If you have a job, use the industry you are in as a starting point to explore your aptitude and interest. You might like to write lots of SQL queries, extract insights, and make interesting presentations with spreadsheets and slides. This is as useful and important as someone writing data engineering pipelines in Python or Spark.

Or you may wish to architect end to end solutions and may want to pick up more engineering skills and write lots of Python code.  It is hard to know what you like unless you try many things. Your job may not allow you to try many things.  Instead, you can take some time out of your routine to explore other aspects of data work.

You need to improve your skills continually in one or two key areas. Someone who has expert level skills in Excel can do a lot more than someone who has introductory skills in SQL, Python, and R. It isn’t how many tools you know that will give you the most mileage, but how well you know a few essential tools.

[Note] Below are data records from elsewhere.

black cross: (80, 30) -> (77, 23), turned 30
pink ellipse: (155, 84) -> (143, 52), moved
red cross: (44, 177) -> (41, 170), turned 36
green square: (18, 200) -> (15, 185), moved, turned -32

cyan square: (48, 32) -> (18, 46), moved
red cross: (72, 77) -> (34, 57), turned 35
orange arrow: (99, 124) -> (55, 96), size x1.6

Your skills in SQL need to keep improving. Knowledge of BI tools like Tableau/PowerBI are essential in the industry. Presenting data and insights in a spreadsheet (pivot table, charts) is a valuable skill for any Analyst.

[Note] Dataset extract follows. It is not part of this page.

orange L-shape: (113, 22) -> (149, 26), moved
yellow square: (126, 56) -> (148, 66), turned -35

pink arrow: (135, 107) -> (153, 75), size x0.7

Want to know what Analytics reports are common in other industries? Search with “Product Analytics in Healthcare Vendors” or “Product Analytics in Automotive case study” and research the top 10 results.

Researching the results requires reading the articles and writing a summary in your personal notebook. Do this for a specific vertical and you will quickly learn what is important in a particular industry.

Similarly, read the blogs of Analytics vendors (there are many). These companies often feature their customers and the kinds of projects and problems they have solved for them using their offerings (see Fivetran blog).